So I think ultimately in a few hundred years or I don't know when
we will have decided on many of the questions that currently look like,
like purely emotional things about the interpretations and so on,
and it will be clear what is the right thing.
So I think the emotions are more like a precursor to direct our efforts,
and not the ultimate answer at the end.
So I think all the questions that have physical meaning will have an answer
that is experimentally testable.
But in your case, even when you're questioning,
well, what the heck is the datum telling you?
So is it an outcome per se,
or is it just updating our knowledge about someone else's knowledge?
How does an experiment even distinguish between that?
Yeah, so I think if the question is at the end a question that I need to,
I have to admit that it cannot be experimentally tested,
then I would say we can, or let's suppose I would have a disagreement with someone on such a question
and then we would find out experimentally it actually makes no difference.
then I would kind of no longer be interested in this difference
or in sorting out the difference
I would say okay actually we mean at the end
experimentally the same we just use different concepts
to talk about it so I mean this is maybe a very
operationalist viewpoint that I'm describing but
I really have this viewpoint that the relevant questions
the ones we should really fight about
or have invest effort
in solving them are questions that have an experimentally verifiable answer or an operationally
verifiable answer because otherwise the question may not even actually be a question.

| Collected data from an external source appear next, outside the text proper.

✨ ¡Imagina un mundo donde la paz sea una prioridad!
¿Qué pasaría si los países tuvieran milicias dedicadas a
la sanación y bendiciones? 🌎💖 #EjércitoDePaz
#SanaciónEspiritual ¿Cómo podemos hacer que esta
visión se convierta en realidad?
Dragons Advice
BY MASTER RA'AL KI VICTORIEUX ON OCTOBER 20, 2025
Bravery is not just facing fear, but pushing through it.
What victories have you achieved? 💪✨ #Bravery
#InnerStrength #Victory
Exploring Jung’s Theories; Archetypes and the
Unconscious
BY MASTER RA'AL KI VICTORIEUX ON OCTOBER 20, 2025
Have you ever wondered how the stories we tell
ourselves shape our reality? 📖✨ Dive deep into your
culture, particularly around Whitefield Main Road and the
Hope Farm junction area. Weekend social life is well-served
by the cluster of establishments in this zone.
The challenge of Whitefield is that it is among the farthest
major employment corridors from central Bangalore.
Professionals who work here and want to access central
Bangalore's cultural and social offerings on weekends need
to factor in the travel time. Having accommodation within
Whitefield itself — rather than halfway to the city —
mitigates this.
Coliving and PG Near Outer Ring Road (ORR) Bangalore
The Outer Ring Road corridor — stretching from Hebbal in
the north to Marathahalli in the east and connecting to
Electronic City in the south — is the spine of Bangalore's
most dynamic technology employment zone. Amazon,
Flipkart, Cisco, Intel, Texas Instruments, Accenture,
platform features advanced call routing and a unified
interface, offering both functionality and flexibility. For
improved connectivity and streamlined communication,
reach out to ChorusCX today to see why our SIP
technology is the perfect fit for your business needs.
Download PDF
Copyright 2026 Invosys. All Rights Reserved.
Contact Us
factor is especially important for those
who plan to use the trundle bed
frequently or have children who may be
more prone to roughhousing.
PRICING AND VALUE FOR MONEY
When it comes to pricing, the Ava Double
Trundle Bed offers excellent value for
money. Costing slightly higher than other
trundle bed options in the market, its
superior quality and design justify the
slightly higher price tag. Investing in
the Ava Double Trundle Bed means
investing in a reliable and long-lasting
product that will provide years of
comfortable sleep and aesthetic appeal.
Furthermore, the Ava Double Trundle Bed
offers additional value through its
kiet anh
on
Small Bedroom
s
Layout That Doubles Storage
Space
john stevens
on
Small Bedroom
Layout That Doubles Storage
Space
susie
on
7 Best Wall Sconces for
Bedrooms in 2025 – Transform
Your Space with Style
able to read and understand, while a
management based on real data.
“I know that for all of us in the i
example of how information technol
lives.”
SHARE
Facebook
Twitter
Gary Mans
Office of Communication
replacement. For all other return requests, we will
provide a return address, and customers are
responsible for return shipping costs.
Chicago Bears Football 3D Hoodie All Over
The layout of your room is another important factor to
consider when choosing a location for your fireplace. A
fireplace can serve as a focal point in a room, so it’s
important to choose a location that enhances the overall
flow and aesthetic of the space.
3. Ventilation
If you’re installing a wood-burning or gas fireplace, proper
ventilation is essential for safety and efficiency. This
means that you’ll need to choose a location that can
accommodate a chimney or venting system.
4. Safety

So let me maybe put it like this.
I mean, there are some, if I have a question like, is an outcome of a measurement real,
or do we just only have intersubjective agreement among all of us?

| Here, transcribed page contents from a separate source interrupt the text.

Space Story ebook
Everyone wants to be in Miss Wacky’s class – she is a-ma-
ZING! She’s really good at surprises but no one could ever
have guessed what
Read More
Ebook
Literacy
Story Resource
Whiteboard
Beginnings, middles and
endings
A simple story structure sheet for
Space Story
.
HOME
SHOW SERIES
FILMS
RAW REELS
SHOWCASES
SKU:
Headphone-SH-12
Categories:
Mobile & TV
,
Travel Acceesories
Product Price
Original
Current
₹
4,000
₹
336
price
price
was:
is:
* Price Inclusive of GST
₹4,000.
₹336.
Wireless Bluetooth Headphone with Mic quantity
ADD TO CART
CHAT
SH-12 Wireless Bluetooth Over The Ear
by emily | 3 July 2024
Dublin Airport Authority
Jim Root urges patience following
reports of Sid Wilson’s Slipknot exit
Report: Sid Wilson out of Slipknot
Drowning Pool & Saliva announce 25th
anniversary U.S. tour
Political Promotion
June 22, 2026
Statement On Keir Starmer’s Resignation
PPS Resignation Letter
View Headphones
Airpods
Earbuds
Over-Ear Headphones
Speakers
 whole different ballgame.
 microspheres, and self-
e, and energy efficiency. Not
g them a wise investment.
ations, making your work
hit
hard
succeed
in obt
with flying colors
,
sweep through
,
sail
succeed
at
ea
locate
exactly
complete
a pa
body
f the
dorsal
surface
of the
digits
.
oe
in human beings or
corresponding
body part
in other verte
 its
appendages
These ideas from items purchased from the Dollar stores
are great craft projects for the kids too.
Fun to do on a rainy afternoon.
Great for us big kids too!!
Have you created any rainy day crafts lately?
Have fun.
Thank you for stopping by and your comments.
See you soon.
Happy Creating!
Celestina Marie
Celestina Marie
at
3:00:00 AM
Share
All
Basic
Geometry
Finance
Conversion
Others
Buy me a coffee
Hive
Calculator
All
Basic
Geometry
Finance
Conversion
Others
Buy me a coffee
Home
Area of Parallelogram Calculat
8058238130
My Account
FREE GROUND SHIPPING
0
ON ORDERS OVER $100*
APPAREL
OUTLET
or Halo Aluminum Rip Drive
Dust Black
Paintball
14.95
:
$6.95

Now you could say if there's really always a complete agreement among all of us what the outcome is,
there is no difference, operational difference between saying that and saying it's real.
Because no one could then even define what's the difference between real and just having an agreement between all of us.
But we have this conception that there is somehow more to it if it's real.
But then I would ask that someone could really define it in a way that makes it experimentally distinct.
And if he cannot define it in that way, I would say, okay, he actually meant the same thing.
He just used a different term that it's just a different term for the same thing.
So I think we have this vague feeling sometimes that there is something different between calling something real and just something where we all agree on.
And I would say in this particular case, this difference may just not exist.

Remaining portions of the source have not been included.